Malaysia’s general insurance industry is expected to grow at a compound annual growth rate (CAGR) of 8.3%, from MYR19.4 billion ($4.4 billion) in 2022 to MYR28.9 billion ($6.6 billion) in 2027 in terms of direct written premiums (DWP), driven by growth in automobile sales and infrastructure development that will support motor and property insurance growth, according to GlobalData, a leading data and analytics company.

According to GlobalData’s Insurance Database, Malaysia’s general insurance industry is estimated to grow by 8.3% in 2023. Motor and property are the two largest insurance lines in Malaysia and collectively account for 71% of the general insurance premiums in 2022.

Sutirtha Dutta, Insurance Analyst at GlobalData, comments: “The general insurance industry in Malaysia grew by 10% in 2022, which is higher than the average growth during the last five years. The growth is attributed to increasing health awareness, the introduction of flood cover for property and motor lines, and an uptick in the output for the manufacturing and mining sectors, which has benefitted property insurance.”

Motor insurance is the largest general insurance line accounting for a 46.2% share in terms of DWP in 2022. According to the Malaysian Automotive Association, motor vehicle sales grew by 42% in 2022 as compared to 2021. The trend continued in 2023 as motor sales grew by 39% in February 2023 as compared to the same period during the previous year, which will support motor insurance growth. Motor insurance is expected to grow at a CAGR of 8.4% over 2022-27.

The National Economic Recovery Plan ‘Pelan Jana Semula Ekonomi Negara’ (PENJANA), implemented by the Malaysian government in 2020 to revive the country’s economy, also supported the growth of motor insurance. The plan provided a 100% sales tax exemption on the purchase of locally assembled vehicles and a 50% exemption on imported vehicles.

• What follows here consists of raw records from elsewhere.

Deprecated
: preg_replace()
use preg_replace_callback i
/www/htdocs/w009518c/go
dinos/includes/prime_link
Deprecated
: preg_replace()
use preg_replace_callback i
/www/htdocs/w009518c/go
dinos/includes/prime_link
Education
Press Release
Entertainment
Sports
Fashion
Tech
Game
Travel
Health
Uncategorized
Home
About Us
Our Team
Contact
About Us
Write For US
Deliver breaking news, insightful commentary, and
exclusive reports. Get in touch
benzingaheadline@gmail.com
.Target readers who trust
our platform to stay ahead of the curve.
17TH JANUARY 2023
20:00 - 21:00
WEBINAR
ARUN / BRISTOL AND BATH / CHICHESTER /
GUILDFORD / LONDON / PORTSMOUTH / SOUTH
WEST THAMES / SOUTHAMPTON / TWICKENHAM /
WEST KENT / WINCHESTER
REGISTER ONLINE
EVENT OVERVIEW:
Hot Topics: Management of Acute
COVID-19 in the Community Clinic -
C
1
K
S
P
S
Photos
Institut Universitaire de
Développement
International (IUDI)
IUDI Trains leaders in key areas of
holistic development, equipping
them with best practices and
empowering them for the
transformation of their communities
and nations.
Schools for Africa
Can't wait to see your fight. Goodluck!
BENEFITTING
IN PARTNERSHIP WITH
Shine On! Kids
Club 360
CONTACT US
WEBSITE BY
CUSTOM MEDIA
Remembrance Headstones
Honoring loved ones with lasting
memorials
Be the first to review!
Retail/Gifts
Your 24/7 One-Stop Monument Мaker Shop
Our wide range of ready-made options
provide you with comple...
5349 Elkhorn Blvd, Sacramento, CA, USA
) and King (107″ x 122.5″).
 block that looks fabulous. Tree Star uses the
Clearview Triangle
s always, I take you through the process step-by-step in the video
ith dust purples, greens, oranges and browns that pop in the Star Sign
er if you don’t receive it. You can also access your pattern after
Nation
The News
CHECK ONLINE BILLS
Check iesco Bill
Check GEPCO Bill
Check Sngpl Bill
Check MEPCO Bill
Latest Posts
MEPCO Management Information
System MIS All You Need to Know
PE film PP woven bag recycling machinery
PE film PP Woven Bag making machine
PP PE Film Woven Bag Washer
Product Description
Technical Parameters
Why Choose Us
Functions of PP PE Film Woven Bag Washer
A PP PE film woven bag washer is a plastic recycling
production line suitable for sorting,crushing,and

The tax exemption was effective until June 2022, however, the registration period for the purchase of vehicles was further extended to March 2023 owing to a shortage of semiconductors. According to the Ministry of Finance Malaysia, until June 2022, 868,422 units of vehicles were sold under this plan, leading to a positive impact on motor insurance growth.

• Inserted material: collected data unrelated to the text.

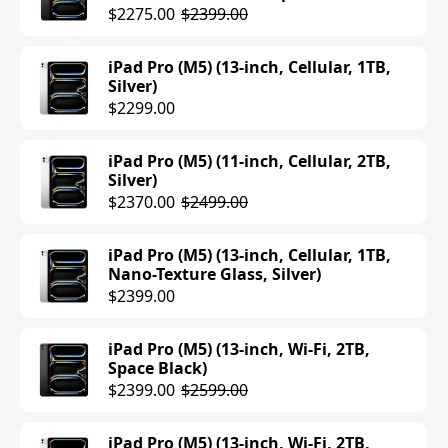
iPad Air (M3) (11-inch, Cellular, 512GB,
$2275.00
$2399.00
Starlight)
$1049.00
iPad Pro (M5) (13-inch, Cellular, 1TB,
Silver)
iPad Air (M3) (11-inch, Cellular, 512GB,
$2299.00
Space Gray)
$1049.00
iPad Pro (M5) (11-inch, Cellular, 2TB,
Silver)
iPad Air (M3) (11-inch, Cellular, 512GB,
$2370.00
$2499.00
Purple)
$1049.00
iPad Pro (M5) (13-inch, Cellular, 1TB,
Nano-Texture Glass, Silver)
iPad Air (M3) (11-inch, Cellular, 512GB,
$2399.00
Blue)
$1049.00
iPad Pro (M5) (13-inch, Wi-Fi, 2TB,
Space Black)
iPad Air (M3) (13-inch, Cellular, 256GB,
$2399.00
$2599.00
Blue)
$1049.00
iPad Pro (M5) (13-inch, Wi-Fi, 2TB,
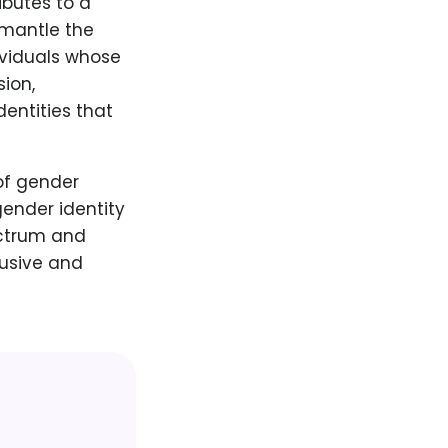
ibutes to a
smantle the
ividuals whose
sion,
entities that
of gender
ender identity
ectrum and
lusive and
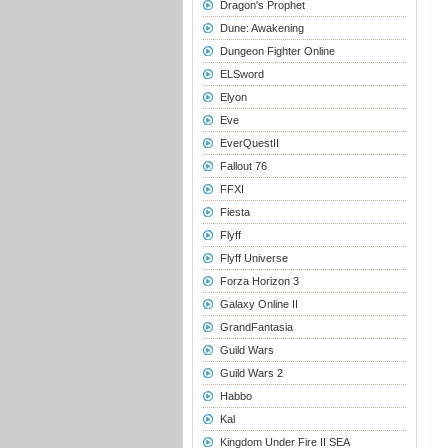
Dragon's Prophet
Dune: Awakening
Dungeon Fighter Online
ELSword
Elyon
Eve
EverQuestII
Fallout 76
FFXI
Fiesta
Flyff
Flyff Universe
Forza Horizon 3
Galaxy Online II
GrandFantasia
Guild Wars
Guild Wars 2
Habbo
Kal
Kingdom Under Fire II SEA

Property insurance is the second largest line, accounting for a 24.6% share of the general insurance DWP in 2022. Property insurance is expected to grow by 6.7% in 2023, driven by an increase in residential and commercial construction activities.

Sutirtha adds: “The country’s high exposure to natural disasters during the last few years, especially floods, has played a pivotal role in increasing consumer awareness of property insurance. Reacting to the increasing demand, insurers are providing flood coverage under comprehensive fire policies, which will support property insurance growth. Property insurance is expected to grow at a CAGR of 7.7% over 2022-27.”

Personal Accident and Health (PA&H) insurance is the third-largest line, accounting for a 12.4% share of the general insurance DWP in 2022. The growth in PA&H insurance will be supported by rising medical inflation that will prompt insurers to raise premiums to cover their costs. Further, increasing health awareness will also support the demand for health policies in the country. As a result, PA&H insurance is expected to grow at a CAGR of 8.8% over 2022-27.

Liability, miscellaneous, and marine, aviation, and transit (MAT) insurance accounted for the remaining 16.8% share of DWP in 2022.

Sutirtha concludes: “Large-scale infrastructure projects, rising automobile sales, and high medical inflation will support the growth of Malaysia’s general insurance industry, which is witnessing a turnaround and is forecasted to grow at a faster pace over the next five years.”